* **What to produce**: Except for the pictures, output the records in full and exactly.

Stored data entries
--- --- ---
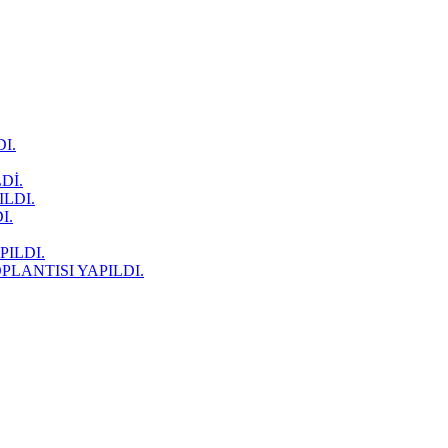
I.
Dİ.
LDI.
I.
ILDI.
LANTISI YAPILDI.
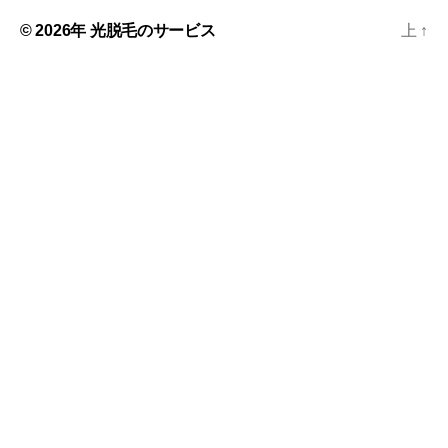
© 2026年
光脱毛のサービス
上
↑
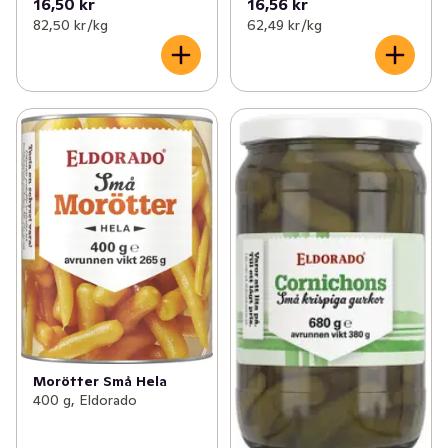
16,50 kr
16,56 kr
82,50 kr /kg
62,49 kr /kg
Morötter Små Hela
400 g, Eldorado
--- --- ---
* **Answer to this task**:
I.
Dİ.
LDI.
I.
ILDI.
LANTISI YAPILDI.
© 2026年
光脱毛のサービス
上
↑
16,50 kr
16,56 kr
82,50 kr /kg
62,49 kr /kg
Morötter Små Hela
400 g, Eldorado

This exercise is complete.